» **INSTRUCTIONS TO FOLLOW**: Among the entries below, one stretch runs from the line that contains "look for Yamil" through the line that contains "The British Standards". Repeat that stretch exactly, ends included, and only that.
[[ TASK MATERIAL open ]]
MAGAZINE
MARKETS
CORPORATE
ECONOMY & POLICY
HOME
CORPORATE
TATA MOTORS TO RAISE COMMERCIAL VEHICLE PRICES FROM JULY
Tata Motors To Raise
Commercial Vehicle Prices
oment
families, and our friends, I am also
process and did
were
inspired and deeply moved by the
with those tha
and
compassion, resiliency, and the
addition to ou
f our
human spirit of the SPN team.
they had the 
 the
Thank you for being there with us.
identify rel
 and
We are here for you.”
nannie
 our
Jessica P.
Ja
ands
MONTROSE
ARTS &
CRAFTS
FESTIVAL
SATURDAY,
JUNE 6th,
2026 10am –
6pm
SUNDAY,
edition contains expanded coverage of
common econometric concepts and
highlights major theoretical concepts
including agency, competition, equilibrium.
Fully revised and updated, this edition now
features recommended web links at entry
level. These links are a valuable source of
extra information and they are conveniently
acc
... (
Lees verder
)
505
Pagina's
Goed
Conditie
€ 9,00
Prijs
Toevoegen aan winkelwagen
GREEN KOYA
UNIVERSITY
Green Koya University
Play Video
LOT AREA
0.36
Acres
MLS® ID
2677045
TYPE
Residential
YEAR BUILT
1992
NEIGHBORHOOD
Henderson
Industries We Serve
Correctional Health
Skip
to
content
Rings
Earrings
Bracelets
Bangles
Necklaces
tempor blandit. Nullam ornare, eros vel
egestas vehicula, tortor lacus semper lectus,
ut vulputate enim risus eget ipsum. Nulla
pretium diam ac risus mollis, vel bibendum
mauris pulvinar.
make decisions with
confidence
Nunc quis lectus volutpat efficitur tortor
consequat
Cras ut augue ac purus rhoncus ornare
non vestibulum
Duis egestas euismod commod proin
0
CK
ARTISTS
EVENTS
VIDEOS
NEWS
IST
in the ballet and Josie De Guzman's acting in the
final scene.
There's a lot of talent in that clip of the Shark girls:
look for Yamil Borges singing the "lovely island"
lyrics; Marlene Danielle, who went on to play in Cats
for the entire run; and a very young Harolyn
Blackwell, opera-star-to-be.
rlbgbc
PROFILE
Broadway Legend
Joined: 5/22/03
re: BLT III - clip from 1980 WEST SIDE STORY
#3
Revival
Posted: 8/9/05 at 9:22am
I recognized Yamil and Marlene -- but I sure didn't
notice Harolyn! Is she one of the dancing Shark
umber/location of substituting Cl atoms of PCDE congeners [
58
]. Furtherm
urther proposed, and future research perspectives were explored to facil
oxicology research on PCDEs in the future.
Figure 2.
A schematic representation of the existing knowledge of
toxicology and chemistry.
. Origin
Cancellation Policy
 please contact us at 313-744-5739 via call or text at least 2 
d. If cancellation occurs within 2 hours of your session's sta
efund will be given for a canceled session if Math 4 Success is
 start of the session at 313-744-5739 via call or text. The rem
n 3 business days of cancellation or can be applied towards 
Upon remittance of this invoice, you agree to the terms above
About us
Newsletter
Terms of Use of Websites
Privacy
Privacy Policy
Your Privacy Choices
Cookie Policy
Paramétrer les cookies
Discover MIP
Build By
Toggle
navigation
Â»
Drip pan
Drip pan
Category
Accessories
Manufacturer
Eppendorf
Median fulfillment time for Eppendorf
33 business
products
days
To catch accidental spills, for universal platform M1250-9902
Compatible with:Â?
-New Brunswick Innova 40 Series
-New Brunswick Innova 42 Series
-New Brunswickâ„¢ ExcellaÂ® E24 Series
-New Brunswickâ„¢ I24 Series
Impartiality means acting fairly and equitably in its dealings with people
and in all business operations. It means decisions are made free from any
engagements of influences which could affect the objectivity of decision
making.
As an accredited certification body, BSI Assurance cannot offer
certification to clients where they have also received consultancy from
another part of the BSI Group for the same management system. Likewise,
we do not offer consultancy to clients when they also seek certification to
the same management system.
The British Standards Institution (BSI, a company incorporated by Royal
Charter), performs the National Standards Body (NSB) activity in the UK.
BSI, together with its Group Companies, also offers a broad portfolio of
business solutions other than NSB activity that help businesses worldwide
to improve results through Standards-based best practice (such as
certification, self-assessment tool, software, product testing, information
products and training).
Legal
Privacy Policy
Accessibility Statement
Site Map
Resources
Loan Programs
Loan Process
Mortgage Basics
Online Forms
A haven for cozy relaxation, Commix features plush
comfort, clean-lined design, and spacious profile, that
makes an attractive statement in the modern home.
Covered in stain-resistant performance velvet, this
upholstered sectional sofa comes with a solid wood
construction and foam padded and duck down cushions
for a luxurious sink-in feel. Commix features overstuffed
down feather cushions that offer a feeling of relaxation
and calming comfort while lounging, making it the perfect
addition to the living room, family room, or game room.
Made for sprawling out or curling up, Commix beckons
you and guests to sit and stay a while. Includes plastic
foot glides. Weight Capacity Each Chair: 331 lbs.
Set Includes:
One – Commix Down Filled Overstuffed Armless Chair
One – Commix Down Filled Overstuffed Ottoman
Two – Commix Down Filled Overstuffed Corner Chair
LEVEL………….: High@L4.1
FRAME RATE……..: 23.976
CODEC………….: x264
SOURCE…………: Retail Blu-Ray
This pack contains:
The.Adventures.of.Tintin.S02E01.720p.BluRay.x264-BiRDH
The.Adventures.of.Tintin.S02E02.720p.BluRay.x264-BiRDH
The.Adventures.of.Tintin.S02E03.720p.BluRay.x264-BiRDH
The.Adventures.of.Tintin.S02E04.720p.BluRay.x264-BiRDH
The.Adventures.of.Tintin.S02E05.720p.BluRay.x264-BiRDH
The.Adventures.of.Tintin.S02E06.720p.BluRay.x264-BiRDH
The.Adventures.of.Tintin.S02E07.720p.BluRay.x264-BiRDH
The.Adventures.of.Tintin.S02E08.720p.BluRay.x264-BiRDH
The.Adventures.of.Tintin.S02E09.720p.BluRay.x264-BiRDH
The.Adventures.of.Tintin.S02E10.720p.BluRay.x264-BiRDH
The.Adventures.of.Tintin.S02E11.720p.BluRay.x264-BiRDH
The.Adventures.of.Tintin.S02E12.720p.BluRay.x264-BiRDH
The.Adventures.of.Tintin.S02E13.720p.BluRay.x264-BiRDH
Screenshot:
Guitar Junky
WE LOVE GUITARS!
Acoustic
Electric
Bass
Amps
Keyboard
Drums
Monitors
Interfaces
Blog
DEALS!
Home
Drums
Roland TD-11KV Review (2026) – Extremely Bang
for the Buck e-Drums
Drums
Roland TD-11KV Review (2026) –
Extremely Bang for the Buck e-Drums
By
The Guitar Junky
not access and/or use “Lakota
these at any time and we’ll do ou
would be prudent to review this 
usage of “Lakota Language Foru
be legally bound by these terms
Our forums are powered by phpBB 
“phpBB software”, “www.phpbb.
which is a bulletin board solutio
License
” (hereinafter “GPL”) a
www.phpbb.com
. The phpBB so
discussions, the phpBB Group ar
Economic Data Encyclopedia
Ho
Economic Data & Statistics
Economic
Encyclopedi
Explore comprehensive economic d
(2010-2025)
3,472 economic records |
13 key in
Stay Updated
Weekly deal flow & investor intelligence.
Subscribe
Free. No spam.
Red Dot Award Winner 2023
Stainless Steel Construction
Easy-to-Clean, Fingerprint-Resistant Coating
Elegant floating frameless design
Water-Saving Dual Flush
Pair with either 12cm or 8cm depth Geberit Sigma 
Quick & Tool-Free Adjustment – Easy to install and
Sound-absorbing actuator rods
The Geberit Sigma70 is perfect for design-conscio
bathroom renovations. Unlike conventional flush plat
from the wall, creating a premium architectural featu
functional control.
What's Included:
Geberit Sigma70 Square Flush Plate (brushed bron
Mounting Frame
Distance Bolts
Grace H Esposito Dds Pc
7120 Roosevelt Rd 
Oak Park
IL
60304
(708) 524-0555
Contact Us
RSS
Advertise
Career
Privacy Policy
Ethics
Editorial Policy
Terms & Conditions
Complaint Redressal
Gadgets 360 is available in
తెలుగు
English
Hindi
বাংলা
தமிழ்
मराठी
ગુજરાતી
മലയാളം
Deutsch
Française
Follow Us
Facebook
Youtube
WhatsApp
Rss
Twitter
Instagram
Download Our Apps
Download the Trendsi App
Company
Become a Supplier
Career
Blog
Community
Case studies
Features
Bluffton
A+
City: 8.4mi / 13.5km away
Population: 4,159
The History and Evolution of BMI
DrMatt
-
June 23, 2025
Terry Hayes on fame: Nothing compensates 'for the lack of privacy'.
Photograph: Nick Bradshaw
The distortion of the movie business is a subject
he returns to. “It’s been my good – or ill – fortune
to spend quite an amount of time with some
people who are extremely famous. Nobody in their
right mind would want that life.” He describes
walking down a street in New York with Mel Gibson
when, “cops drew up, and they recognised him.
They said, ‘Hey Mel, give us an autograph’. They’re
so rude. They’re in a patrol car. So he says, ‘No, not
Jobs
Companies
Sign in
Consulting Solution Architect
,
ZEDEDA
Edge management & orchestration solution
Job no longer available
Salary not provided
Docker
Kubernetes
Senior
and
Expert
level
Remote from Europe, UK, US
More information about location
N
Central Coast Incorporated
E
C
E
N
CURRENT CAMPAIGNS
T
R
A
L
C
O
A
[[ TASK MATERIAL closed ]]
» **WRITTEN ANSWER**:
look for Yamil Borges singing the "lovely island"
lyrics; Marlene Danielle, who went on to play in Cats
for the entire run; and a very young Harolyn
Blackwell, opera-star-to-be.
rlbgbc
PROFILE
Broadway Legend
Joined: 5/22/03
re: BLT III - clip from 1980 WEST SIDE STORY
#3
Revival
Posted: 8/9/05 at 9:22am
I recognized Yamil and Marlene -- but I sure didn't
notice Harolyn! Is she one of the dancing Shark
umber/location of substituting Cl atoms of PCDE congeners [
58
]. Furtherm
urther proposed, and future research perspectives were explored to facil
oxicology research on PCDEs in the future.
Figure 2.
A schematic representation of the existing knowledge of
toxicology and chemistry.
. Origin
Cancellation Policy
 please contact us at 313-744-5739 via call or text at least 2 
d. If cancellation occurs within 2 hours of your session's sta
efund will be given for a canceled session if Math 4 Success is
 start of the session at 313-744-5739 via call or text. The rem
n 3 business days of cancellation or can be applied towards 
Upon remittance of this invoice, you agree to the terms above
About us
Newsletter
Terms of Use of Websites
Privacy
Privacy Policy
Your Privacy Choices
Cookie Policy
Paramétrer les cookies
Discover MIP
Build By
Toggle
navigation
Â»
Drip pan
Drip pan
Category
Accessories
Manufacturer
Eppendorf
Median fulfillment time for Eppendorf
33 business
products
days
To catch accidental spills, for universal platform M1250-9902
Compatible with:Â?
-New Brunswick Innova 40 Series
-New Brunswick Innova 42 Series
-New Brunswickâ„¢ ExcellaÂ® E24 Series
-New Brunswickâ„¢ I24 Series
Impartiality means acting fairly and equitably in its dealings with people
and in all business operations. It means decisions are made free from any
engagements of influences which could affect the objectivity of decision
making.
As an accredited certification body, BSI Assurance cannot offer
certification to clients where they have also received consultancy from
another part of the BSI Group for the same management system. Likewise,
we do not offer consultancy to clients when they also seek certification to
the same management system.
The British Standards Institution (BSI, a company incorporated by Royal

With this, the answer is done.